● Task item: Lines of the listing below that contain the string "Zapisz" are to be returned.

● Given records:
########################################

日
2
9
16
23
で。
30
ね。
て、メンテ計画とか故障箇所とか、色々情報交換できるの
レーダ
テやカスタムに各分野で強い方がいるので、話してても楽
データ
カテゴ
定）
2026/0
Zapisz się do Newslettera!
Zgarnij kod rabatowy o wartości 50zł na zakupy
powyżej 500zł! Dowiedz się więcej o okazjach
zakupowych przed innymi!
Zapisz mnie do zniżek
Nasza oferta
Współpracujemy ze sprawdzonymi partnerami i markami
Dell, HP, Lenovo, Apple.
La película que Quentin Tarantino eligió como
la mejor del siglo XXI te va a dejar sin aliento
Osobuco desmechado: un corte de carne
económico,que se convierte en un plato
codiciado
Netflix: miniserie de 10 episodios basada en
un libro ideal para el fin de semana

########################################

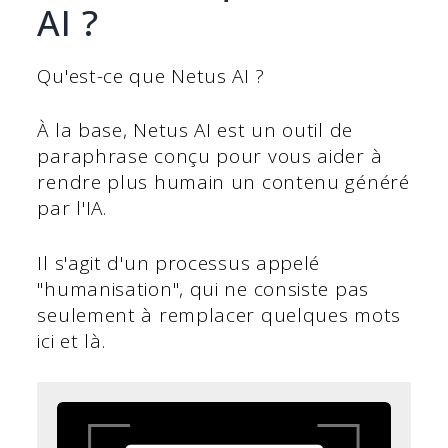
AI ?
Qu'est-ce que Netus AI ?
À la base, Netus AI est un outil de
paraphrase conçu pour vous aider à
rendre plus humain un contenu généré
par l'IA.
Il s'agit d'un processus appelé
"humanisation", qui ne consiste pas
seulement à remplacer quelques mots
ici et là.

########################################

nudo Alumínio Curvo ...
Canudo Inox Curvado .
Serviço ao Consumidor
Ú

########################################

● Output of the exercise:
Zapisz się do Newslettera!
Zapisz mnie do zniżek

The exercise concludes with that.